Nous quittons Santa Cruz à peine levés, sans aucun regret, la nuit fut, comme la précédente, roulante, pour ne pas dire infernale ! Il y a très peu de vent et nous gagnons le large pour nous écarter des nombreux écueils qui bordent ces iles volcaniques. Nous profitons du moteur pour faire un peu tourner le déssalinisateur mais, au bout d’une heure, il s’arrête. Cela arrive fréquemment et il suffit de baisser un peu la pression mais là, rien à faire, il ne veut pas redémarrer. Je descends dans la soute et le verdict tombe immédiatement, le tuyau haute pression qui va du compresseur au déssalinisateur a lâché, comme son petit frère à Carthagène ! Il y a de l’eau partout et les appareils électriques sont couverts de gouttelettes qui témoignent de la puissance du jet lors de l’arrachage du tuyau !

Je sèche et essuie prudemment tout les appareils de la soute puis visse le vieux tuyau que j’avais bricolé en Colombie mais rien n’y fait, le moteur ne veut toujours pas démarrer.

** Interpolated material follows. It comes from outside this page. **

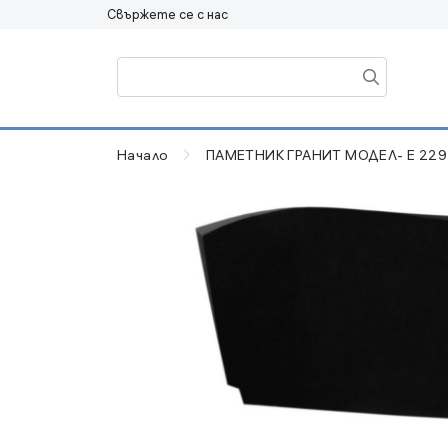
Свържете се с нас
Начало
ПАМЕТНИК ГРАНИТ МОДЕЛ- Е 229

Il faudra que je vois ça à Isabella, si nous n’avons plus de déssal pour la Transpac, quelle galère !

Si Santa Cruz fut infernale, Isabella est paradisiaque, le mouillage est superbe, coincé entre des iles de lave noire et une langue de terre bordée d une jolie plage.  Il n’y a pas beaucoup de place et nous sommes une vingtaine de voiliers, un peu serrés les uns aux autres mais, au combien, privilégiés.

 

J’attaque de suite les réparations et je découvre qu’un composant cylindrique du moteur 220V du compresseur, est arraché du châssis. Le condensateur de démarrage a dû exploser car il est fendu et une pâte grise solidifiée semble en avoir été expulsée… Le moteur 24V, après nettoyage et séchage des cosses, est reparti au quart de tour. Tout n’est pas perdu car nous pourrons utiliser le déssalinisateur sur le 24V lorsque le moteur de propulsion est en marche, ca devrait suffire ! De toute façon, nous avions prévu ce genre de soucis et nous avons stocké de l’eau douce pour subvenir à nos besoins durant cette longue période.

 

LA TRANSPACIFIQUE

 

13/04/10

Je change le cadran de l’anémomètre de place, qu’il soit visible de partout lorsqu’on sommeille dans le cockpit et répare les dernières petites pannes habituelles. Je prépare également une petite bouteille de coca remplie d’essence au cas où des baleines ou des cachalots s’approchent un peu trop. Ils détestent l’odeur du carburant et nous allons traverser prochainement des zones très fréquentées par les cétacées, autant être armés ! 

Je regonfle l’annexe à contre cœur et nous allons à terre trouver un poste Internet d’une lenteur épouvantable pour envoyer deux photos du condensateur explosé à papy Jean. Etant données ses compétences en la matière, je pense qu’il va vite identifier le problème et commander les pièces défectueuses chez Déssalator pour les faire ensuite livrer chez Cath, ma tante qui nous rejoint début Juillet aux Tuamotu.

Nous faisons très vite connaissance avec nos voisins et l’ambiance est internationale et très sympathique. Il y a 2 Super Maramu qui arrivent dans la soirée et nous voilà quatre représentants de la marque AMEL au mouillage, on se croirait à La Rochelle !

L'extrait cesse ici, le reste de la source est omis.